The obvious question is: How does it accommodate such a huge victim?

There are strong muscles inside the stomach, and when these contract, the stomach’s digestive surface actually increases.

These muscles also pull the tentacles, together with the victim, inside the mouth.

Once the food is inside the stomach, the mouth closes and the anemone then digests the food.

Then the mouth opens again and the anemone spits out the hard parts of the meal which it cannot digest.

The starfish, found in rock pools low down on the shore, has five arms radiating from the centre. On the underside of these arms are rows of tiny suckers which the starfish employs as both hands and feet.

It will pull itself along the sand or shingle by means of these suckers, and also hold on to a rock firmly enough to avoid being thrown off by movements of the waves.

Although it does not look a very powerful creature and has neither jaws nor teeth, the starfish, like the sea anemone, has a passion for shellfish.

Delicate though it looks, the starfish can force open the hard shells of mussels and even oysters. It grips both sides of the double shell with the suckers on its arms and pulls steadily. It has great stamina, and can keep up this tug-of-war for an hour or more.
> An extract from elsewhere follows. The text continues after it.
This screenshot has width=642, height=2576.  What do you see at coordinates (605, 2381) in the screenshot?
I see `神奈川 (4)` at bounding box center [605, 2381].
Sooner or later, the shellfish surrenders, too exhausted to continue the struggle, and then the starfish makes a meal of its soft body. It does this by pushing its stomach through its mouth and pouring digestive juices over the victim to reduce it to liquid form. In this way, the starfish’s stomach is able to absorb the food.

An asset possessed by the starfish is its ability to grow new arms. Sometimes an arm may be nipped by an angry crab or get caught under a heavy stone. When this happens, the starfish grows another.
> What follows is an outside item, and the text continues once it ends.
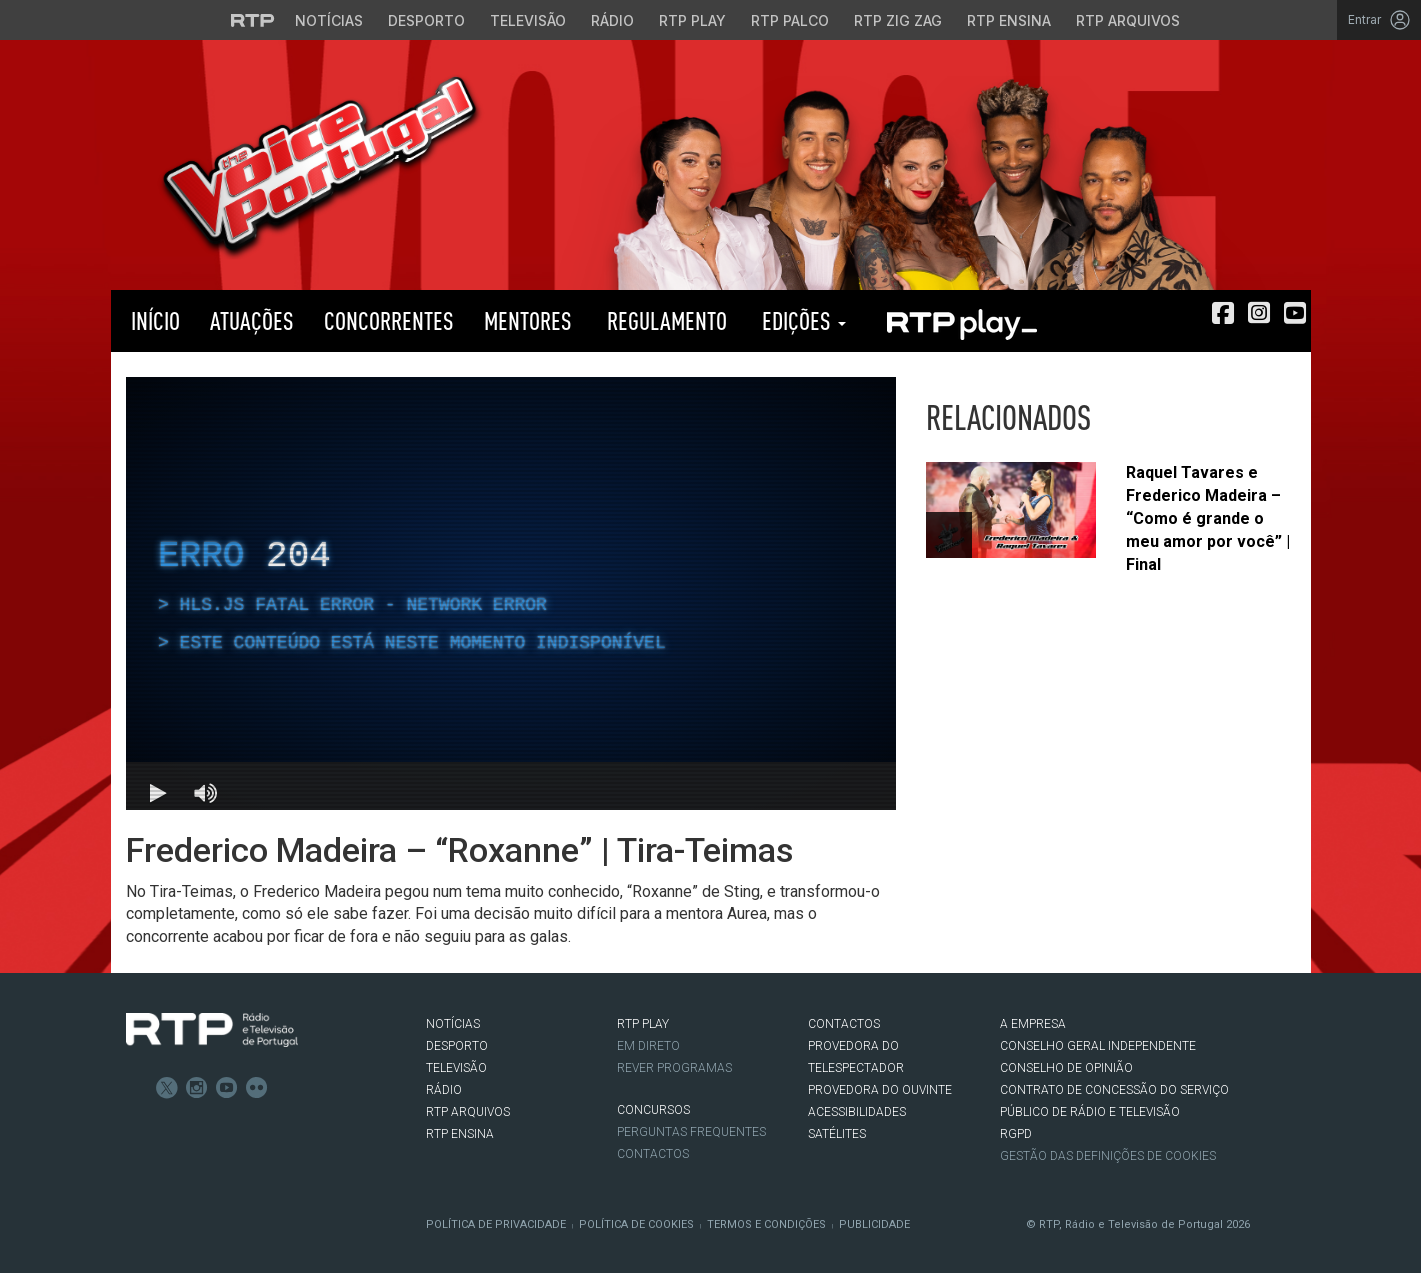 The image size is (1421, 1273). I want to click on RTP ARQUIVOS, so click(468, 1112).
One of the starfish’s relatives is the sea urchin.

The sea urchin is covered with fine soft spines which wear off after the creature has died to reveal an off-white shell.

Most sea urchins live among rocks or out at sea, but the Heart Urchin lives in the sand, near the low tide mark.

A narrow shaft connects the burrow it digs with the surface of the sand, and from this shaft it takes in tiny particles of food. The mouth is situated on the underside of its body, and in order to get the food into it the urchin extends its long tube feet from the burrow to the surface of the sand. The food is then passed down the burrow and is pushed into the mouth with the feet.